Transubstantion is precisely how one may avoid eating stones. The distinction between stones and bread is a properly ancient discussion, perhaps as old as philosophy itself. Even in his trenchant critique of the powerful factions of his time Christ would not stoop to accusing his opponents of giving stones to their children when asked for bread. The accusation of a stone-eating magician, then, is only in part a critique of insanity or devious showmanship. As, in fact, the construct of insanity (or the life of the mind more generally) in our time is partially accurate diagnosis and partially a hasty construct borne out of fear because all is not right and when we are reminded of this we would hastily exclude those reminders.
It is precisely these boundaries, these false constructions that carried a trace of fear and complacency, at which Lacan pushed.

Thus the criticisms of madman, charlatan, or intellectual magpie all reveal a partial truth, and yet at the same time hasten us towards an unnecessary confusion and caution us not to deliberate and search for wisdom, since our initial posture of failing to comprehend is undoubtedly the proper one.

Lorenzo Chiesa  in Subjectivity and Otherness, a brilliant examination of Lacan as a systematic thinker, notes that discussion around Lacan is all too often comprised of either a flat out rejection of Lacan as too obscure and stylistically inappropriate, or else a near hypnotic recitation of Lacan as a cultic figure, when in actual matter of fact Lacan may be considered a difficult but systematic thinker, whose unusual style forces his students to be unable to adopt a merely pedagogical approach to thought.

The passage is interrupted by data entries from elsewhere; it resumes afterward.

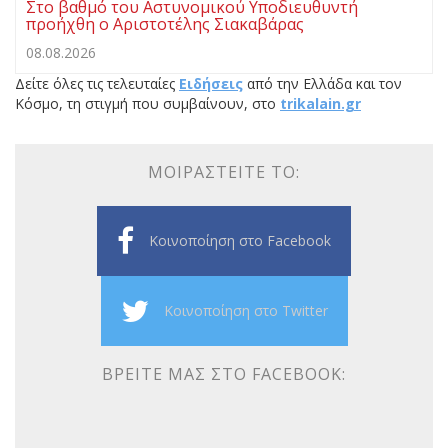
Στο βαθμό του Αστυνομικού Υποδιευθυντή
προήχθη ο Αριστοτέλης Σιακαβάρας
08.08.2026
Δείτε όλες τις τελευταίες
Ειδήσεις
από την Ελλάδα και τον
Κόσμο, τη στιγμή που συμβαίνουν, στο
trikalain.gr
ΜΟΙΡΑΣΤΕΊΤΕ ΤΟ:
Κοινοποίηση στο Facebook
Κοινοποίηση στο Twitter
ΒΡΕΊΤΕ ΜΑΣ ΣΤΟ FACEBOOK: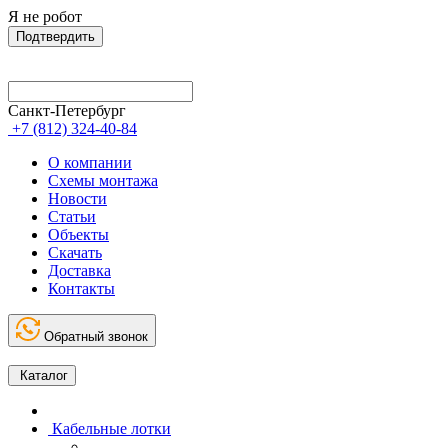
Я не робот
Подтвердить
Санкт-Петербург
+7 (812) 324-40-84
О компании
Схемы монтажа
Новости
Статьи
Объекты
Скачать
Доставка
Контакты
Обратный звонок
Каталог
Кабельные лотки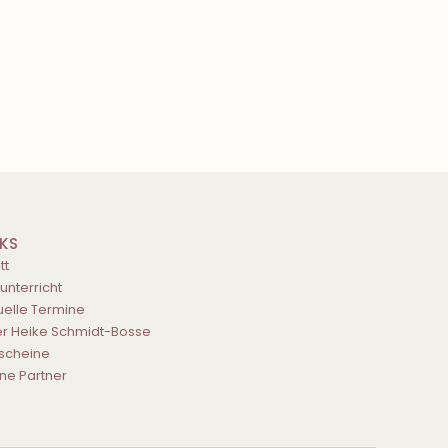
NKS
tt
tunterricht
uelle Termine
r Heike Schmidt-Bosse
scheine
ne Partner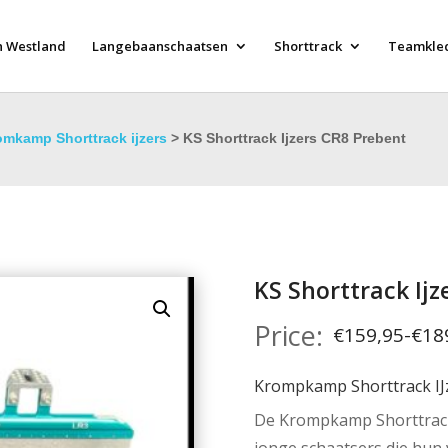
n Westland
Langebaanschaatsen
Shorttrack
Teamkle
omkamp Shorttrack ijzers
> KS Shorttrack Ijzers CR8 Prebent
KS Shorttrack Ijz
Prijsklasse:
€
159,95
-
€
18
€159,95
tot
Krompkamp Shorttrack IJ
€189,95
De Krompkamp Shorttrack 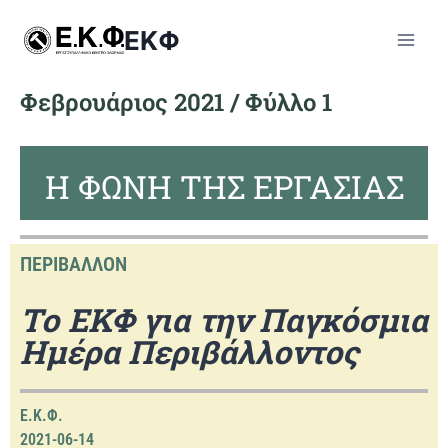
ΕΚΦ
Φεβρουάριος 2021 / Φύλλο 1
Η ΦΩΝΗ ΤΗΣ ΕΡΓΑΣΙΑΣ
ΠΕΡΙΒΑΛΛΟΝ
Το ΕΚΦ για την Παγκόσμια
Ημέρα Περιβάλλοντος
Ε.Κ.Φ.
2021-06-14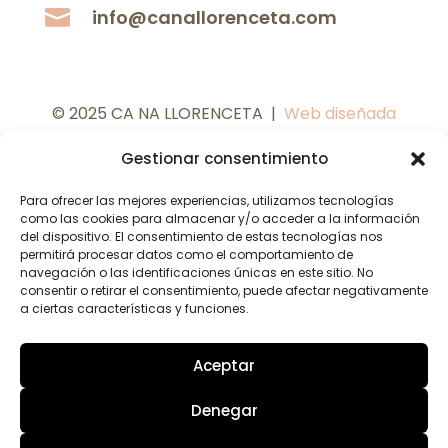

info@canallorenceta.com
© 2025 CA NA LLORENCETA |
Web diseñada
por
C
oMsentido.
Gestionar consentimiento
Para ofrecer las mejores experiencias, utilizamos tecnologías
como las cookies para almacenar y/o acceder a la información
del dispositivo. El consentimiento de estas tecnologías nos
permitirá procesar datos como el comportamiento de
navegación o las identificaciones únicas en este sitio. No
consentir o retirar el consentimiento, puede afectar negativamente
a ciertas características y funciones.
Aceptar
Denegar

This is in keeping with a particular French tradition, though it finds common ground with Hegel and Marx among others, that is unsatisfied with the kind of reified position offered by a positivist approach to science, which as a matter of course does consider the universe to be comprised of stones (i.e. abstract facts) that are to be considered from the external god-like position of the scientific mind.

The ingestion of knowledge, then, is the only appropriate metaphor for a human species. And humans are much more like magpies than we are inclined to consider.